MVP Implementation Plan
Phase 1: Foundation (Weeks 1-2)
- DSPex.Signature resource with native syntax compilation
- ExDantic integration for validation schemas
- Basic Python bridge with port communication
- Program resource with simple execute action
Phase 2: Core Operations (Weeks 3-4)
- DSPex.DataLayer custom data layer implementation
- Adapter pattern with Python port adapter
- Execution tracking and metrics collection
- Basic optimization via Python bridge
Phase 3: Production Features (Weeks 5-6)
- GraphQL API generation for ML operations
- AshOban integration for background jobs
- State machine for program lifecycle
- Performance monitoring and observability
Phase 4: Advanced Features (Weeks 7-8)
- Dataset management resource
- Advanced optimization algorithms
- Real-time subscriptions for long-running jobs
- Deployment automation and versioning
Example Usage Scenarios
1. Simple Q&A Program
# Define signature
defmodule QASignature do
use DSPex.Signature
signature question: :string -> answer: :string, confidence: :float
end
# Create program
{:ok, program} = MyApp.ML.Program.create!(%{
name: "Simple QA",
signature_id: QASignature.create_ash_signature!().id
})
# Execute
{:ok, result} = MyApp.ML.Program.execute(program, %{
question: "What is Elixir?"
})
# Result: %{answer: "Elixir is a functional...", confidence: 0.87}
2. Complex RAG Pipeline
# Multi-step signature
defmodule RAGSignature do
use DSPex.Signature
signature query: :string,
documents: list[:string] ->
answer: :string,
sources: list[:string],
confidence: :float
end
# Optimize with dataset
{:ok, dataset} = MyApp.ML.Dataset.create!(%{
name: "QA Dataset",
data: load_training_data()
})
{:ok, optimized} = MyApp.ML.Program.optimize(program, %{
dataset_id: dataset.id,
optimizer: "BootstrapFewShot",
metric: "exact_match"
})
3. GraphQL API Usage
mutation ExecuteProgram($input: ExecuteProgramInput!) {
executeProgram(input: $input) {
answer
confidence
executionId
metrics {
latencyMs
tokenUsage
}
}
}
Benefits of This Approach
1. Native Developer Experience
- Beautiful syntax from our signature innovation
- Full IDE support with autocompletion and error checking
- Type safety throughout the ML pipeline
2. Production Ready
- Ash ecosystem integration (GraphQL, REST, Admin UI)
- Observability built-in (metrics, tracing, audit logs)
- Scalability via BEAM concurrency model
3. ML-First Design
- Automatic validation using ExDantic
- Experiment tracking via resource relationships
- Version management with AshPaperTrail
4. Flexible Architecture
- Adapter pattern allows switching between Python and native
- Extensible via Ash extensions and custom actions
- API-first with automatic GraphQL/REST generation
Conclusion
This MVP combines the best of our signature innovation with Ash’s production infrastructure to create a truly unique ML framework.
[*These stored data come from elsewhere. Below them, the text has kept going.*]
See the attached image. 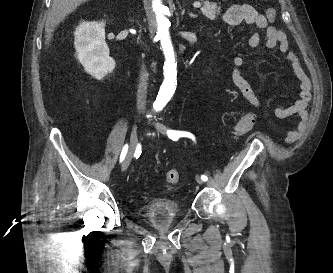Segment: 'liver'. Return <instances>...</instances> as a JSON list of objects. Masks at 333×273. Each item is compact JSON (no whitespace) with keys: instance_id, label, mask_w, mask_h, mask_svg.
<instances>
[{"instance_id":"1","label":"liver","mask_w":333,"mask_h":273,"mask_svg":"<svg viewBox=\"0 0 333 273\" xmlns=\"http://www.w3.org/2000/svg\"><path fill=\"white\" fill-rule=\"evenodd\" d=\"M88 0H53L50 15L46 22V44H49V40L52 38L54 28L62 22L67 15L76 10L78 6L85 3Z\"/></svg>"}]
</instances>
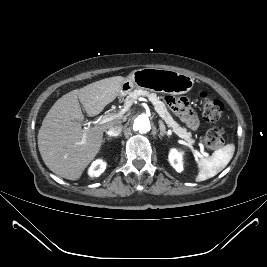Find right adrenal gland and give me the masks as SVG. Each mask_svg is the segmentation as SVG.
I'll return each instance as SVG.
<instances>
[{
    "mask_svg": "<svg viewBox=\"0 0 267 267\" xmlns=\"http://www.w3.org/2000/svg\"><path fill=\"white\" fill-rule=\"evenodd\" d=\"M111 139H112L111 137H106V138H104L103 143H105L106 140L109 141V140H111Z\"/></svg>",
    "mask_w": 267,
    "mask_h": 267,
    "instance_id": "1",
    "label": "right adrenal gland"
}]
</instances>
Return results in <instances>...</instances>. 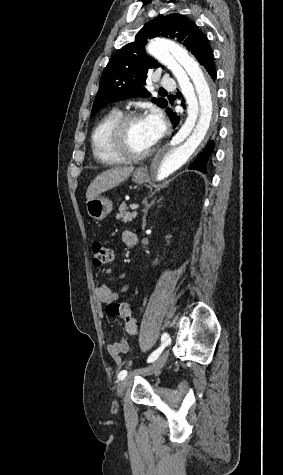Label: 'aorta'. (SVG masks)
<instances>
[{
  "label": "aorta",
  "mask_w": 283,
  "mask_h": 475,
  "mask_svg": "<svg viewBox=\"0 0 283 475\" xmlns=\"http://www.w3.org/2000/svg\"><path fill=\"white\" fill-rule=\"evenodd\" d=\"M147 52L173 72L187 102L188 116L184 124L152 160L151 181L160 183L200 151L217 119V107L212 81L187 50L174 41L156 38L148 44Z\"/></svg>",
  "instance_id": "1"
}]
</instances>
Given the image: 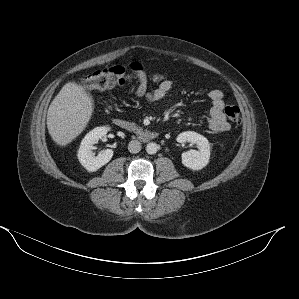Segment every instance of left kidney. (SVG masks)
Listing matches in <instances>:
<instances>
[{
	"label": "left kidney",
	"instance_id": "obj_1",
	"mask_svg": "<svg viewBox=\"0 0 299 299\" xmlns=\"http://www.w3.org/2000/svg\"><path fill=\"white\" fill-rule=\"evenodd\" d=\"M177 142L196 144L198 150H189L182 153V164L192 170H201L207 166L210 159V144L206 137L193 131L180 133Z\"/></svg>",
	"mask_w": 299,
	"mask_h": 299
}]
</instances>
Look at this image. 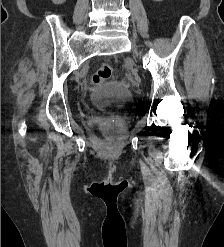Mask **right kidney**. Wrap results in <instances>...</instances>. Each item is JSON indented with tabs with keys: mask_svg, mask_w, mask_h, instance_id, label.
Segmentation results:
<instances>
[{
	"mask_svg": "<svg viewBox=\"0 0 224 247\" xmlns=\"http://www.w3.org/2000/svg\"><path fill=\"white\" fill-rule=\"evenodd\" d=\"M53 4H56V6H59V4H64L66 0H52Z\"/></svg>",
	"mask_w": 224,
	"mask_h": 247,
	"instance_id": "right-kidney-1",
	"label": "right kidney"
}]
</instances>
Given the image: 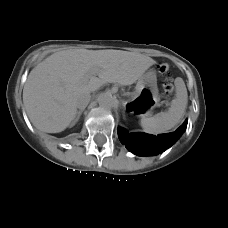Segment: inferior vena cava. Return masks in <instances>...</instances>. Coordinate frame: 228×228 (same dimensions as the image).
<instances>
[{
	"instance_id": "602c4592",
	"label": "inferior vena cava",
	"mask_w": 228,
	"mask_h": 228,
	"mask_svg": "<svg viewBox=\"0 0 228 228\" xmlns=\"http://www.w3.org/2000/svg\"><path fill=\"white\" fill-rule=\"evenodd\" d=\"M91 99L90 92H80L75 97L76 107L81 109H85L89 104Z\"/></svg>"
}]
</instances>
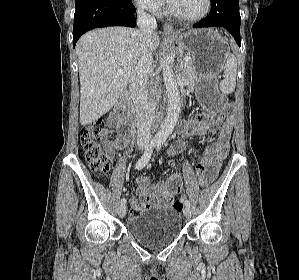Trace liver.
Segmentation results:
<instances>
[{
	"label": "liver",
	"instance_id": "obj_1",
	"mask_svg": "<svg viewBox=\"0 0 299 280\" xmlns=\"http://www.w3.org/2000/svg\"><path fill=\"white\" fill-rule=\"evenodd\" d=\"M159 43V35L153 32L152 53ZM139 47L138 31L127 27L96 29L79 39L81 125L96 121L115 105L139 60ZM119 70L124 73L117 75Z\"/></svg>",
	"mask_w": 299,
	"mask_h": 280
}]
</instances>
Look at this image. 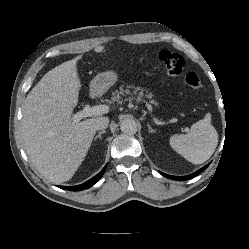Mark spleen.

We get:
- Beautiful native syntax that eliminates ceremony
- Production-ready infrastructure via Ash ecosystem
- Automatic API generation for ML operations
- Type-safe validation using ExDantic
- Flexible architecture supporting both Python and native implementations
The result is a DSPy implementation that’s more elegant than Python while being more powerful and production-ready than any existing ML framework in Elixir.
Ready to revolutionize ML infrastructure in the BEAM ecosystem.